Marc glisse sa main sur ma nuque, la passe dans mon cou et sous mon tee-shirt, tout en lisant quelques mots griffonnés dans mon carnet d’écriture.

J’écrivais moi aussi, sans parvenir à terminer mes romans. Le dernier chapitre reste toujours en suspens. Je ne sais pas pourquoi je fais ça. Pourquoi je bloque stupidement. Je pense que l’univers m’interdit d’aller au bout pour la simple raison que je ne suis pas romancier. Il veut faire passer un message

« Toi, tu es éditeur et c’est cool ! ».

— J’en viens à me demander si ce n’est pas elle qui me bloque, réponds-je. Son talent… Je le ressens partout. Elle me fait dresser les poils.

J’embrasse le bras de Marc. J’aime quand il me touche. Je me sens plus vivant que jamais.
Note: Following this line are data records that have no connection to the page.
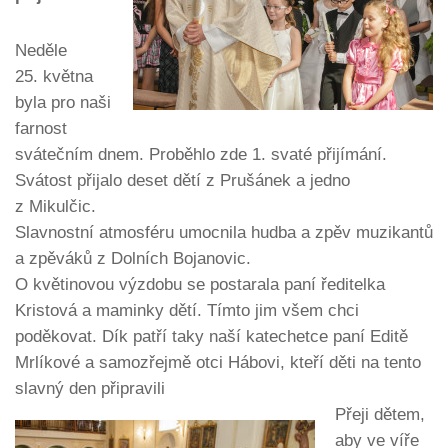
Neděle
25. května
byla pro naši
farnost
svátečním dnem. Proběhlo zde 1. svaté přijímání.
Svátost přijalo deset dětí z Prušánek a jedno
z Mikulčic.
Slavnostní atmosféru umocnila hudba a zpěv muzikantů
a zpěváků z Dolních Bojanovic.
O květinovou výzdobu se postarala paní ředitelka
Kristová a maminky dětí. Tímto jim všem chci
poděkovat. Dík patří taky naší katechetce paní Editě
Mrlíkové a samozřejmě otci Hábovi, kteří děti na tento
slavný den připravili
Přeji dětem,
aby ve víře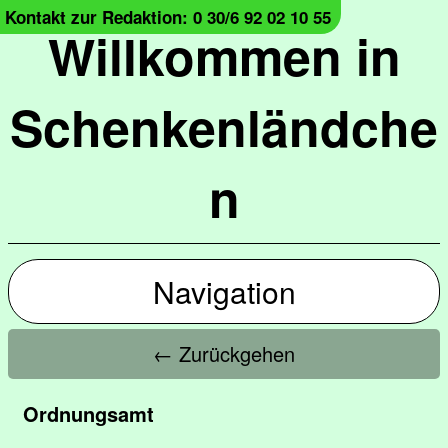
Kontakt zur Redaktion: 0 30/6 92 02 10 55
Willkommen in
Schenkenländche
n
Navigation
← Zurückgehen
Ordnungsamt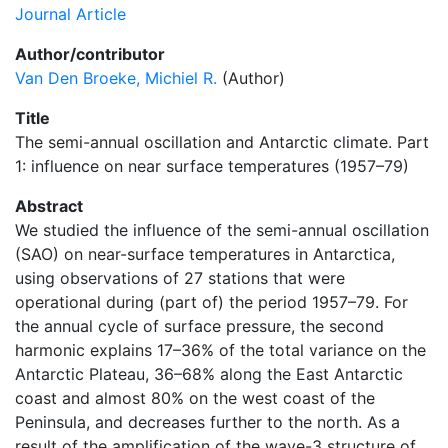
Journal Article
Author/contributor
Van Den Broeke, Michiel R.
(Author)
Title
The semi-annual oscillation and Antarctic climate. Part
1: influence on near surface temperatures (1957–79)
Abstract
We studied the influence of the semi-annual oscillation
(SAO) on near-surface temperatures in Antarctica,
using observations of 27 stations that were
operational during (part of) the period 1957–79. For
the annual cycle of surface pressure, the second
harmonic explains 17–36% of the total variance on the
Antarctic Plateau, 36–68% along the East Antarctic
coast and almost 80% on the west coast of the
Peninsula, and decreases further to the north. As a
result of the amplification of the wave-3 structure of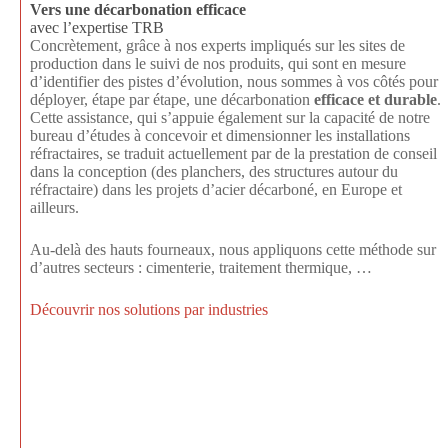
Vers une décarbonation efficace
avec l’expertise TRB
Concrètement, grâce à nos experts impliqués sur les sites de
production dans le suivi de nos produits, qui sont en mesure
d’identifier des pistes d’évolution, nous sommes à vos côtés pour
déployer, étape par étape, une décarbonation
efficace et durable
.
Cette assistance, qui s’appuie également sur la capacité de notre
bureau d’études à concevoir et dimensionner les installations
réfractaires, se traduit actuellement par de la prestation de conseil
dans la conception (des planchers, des structures autour du
réfractaire) dans les projets d’acier décarboné, en Europe et
ailleurs.
Au-delà des hauts fourneaux, nous appliquons cette méthode sur
d’autres secteurs : cimenterie, traitement thermique, …
Découvrir nos solutions par industries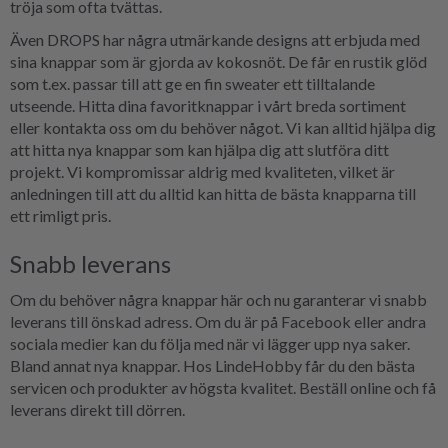
tröja som ofta tvättas.
Även DROPS har några utmärkande designs att erbjuda med
sina knappar som är gjorda av kokosnöt. De får en rustik glöd
som t.ex. passar till att ge en fin sweater ett tilltalande
utseende. Hitta dina favoritknappar i vårt breda sortiment
eller kontakta oss om du behöver något. Vi kan alltid hjälpa dig
att hitta nya knappar som kan hjälpa dig att slutföra ditt
projekt. Vi kompromissar aldrig med kvaliteten, vilket är
anledningen till att du alltid kan hitta de bästa knapparna till
ett rimligt pris.
Snabb leverans
Om du behöver några knappar här och nu garanterar vi snabb
leverans till önskad adress. Om du är på Facebook eller andra
sociala medier kan du följa med när vi lägger upp nya saker.
Bland annat nya knappar. Hos LindeHobby får du den bästa
servicen och produkter av högsta kvalitet. Beställ online och få
leverans direkt till dörren.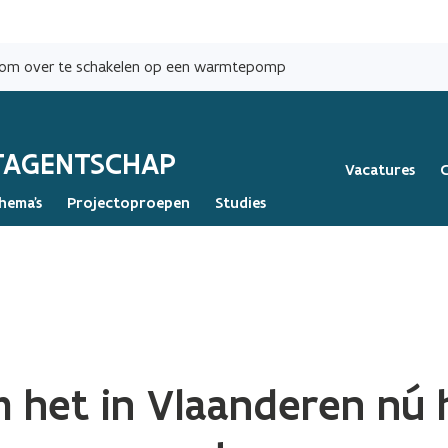
Overslaan
en
s om over te schakelen op een warmtepomp
naar
de
inhoud
ATAGENTSCHAP
gaan
Vacatures
hema's
Projectoproepen
Studies
m het in Vlaanderen nú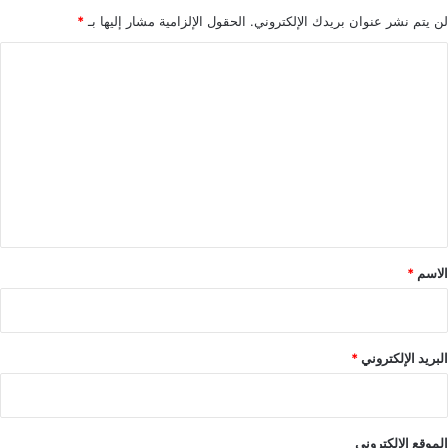
لن يتم نشر عنوان بريدك الإلكتروني.
الحقول الإلزامية مشار إليها بـ
*
ا
ل
ت
ع
ل
ي
ق
*
الاسم
*
البريد الإلكتروني
*
الموقع الإلكتروني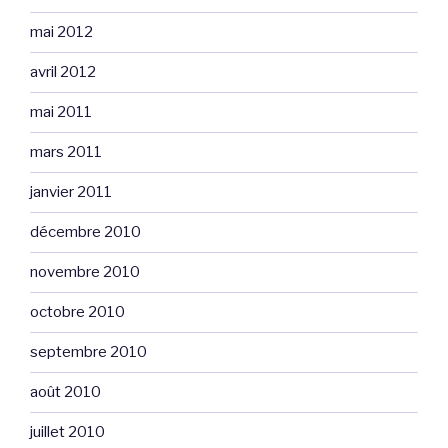
mai 2012
avril 2012
mai 2011
mars 2011
janvier 2011
décembre 2010
novembre 2010
octobre 2010
septembre 2010
août 2010
juillet 2010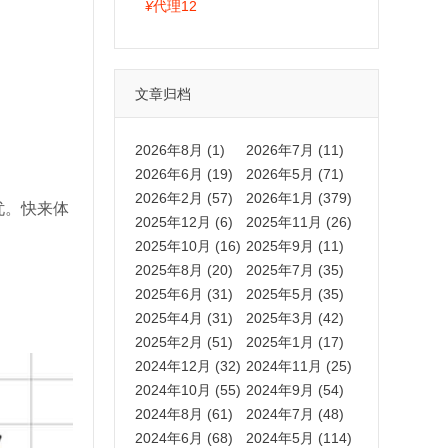
拍卡激活码商城正品保障
¥
代理12
文章归档
2026年8月 (1)
2026年7月 (11)
2026年6月 (19)
2026年5月 (71)
2026年2月 (57)
2026年1月 (379)
忧。快来体
2025年12月 (6)
2025年11月 (26)
2025年10月 (16)
2025年9月 (11)
2025年8月 (20)
2025年7月 (35)
2025年6月 (31)
2025年5月 (35)
2025年4月 (31)
2025年3月 (42)
2025年2月 (51)
2025年1月 (17)
2024年12月 (32)
2024年11月 (25)
2024年10月 (55)
2024年9月 (54)
2024年8月 (61)
2024年7月 (48)
2024年6月 (68)
2024年5月 (114)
Il allège mes doutes, parvient à me faire oublier ce qui me préoccupe.

— Et moi ? Est-ce que je te fais dresser, là ?

Le souffle chaud de sa bouche contre mon oreille éveille un frisson de désir. Toujours le même depuis la première fois qu’on s’est embrassé. Évidement qu’il me fait dresser ! Le contraire serait surprenant. Même grippé, avec une bouillotte sur la tête et le nez comme une pastèque, il arrive à me faire bander, le salaud.

Quand sa main divague sur mon torse, je devine son envie de moi.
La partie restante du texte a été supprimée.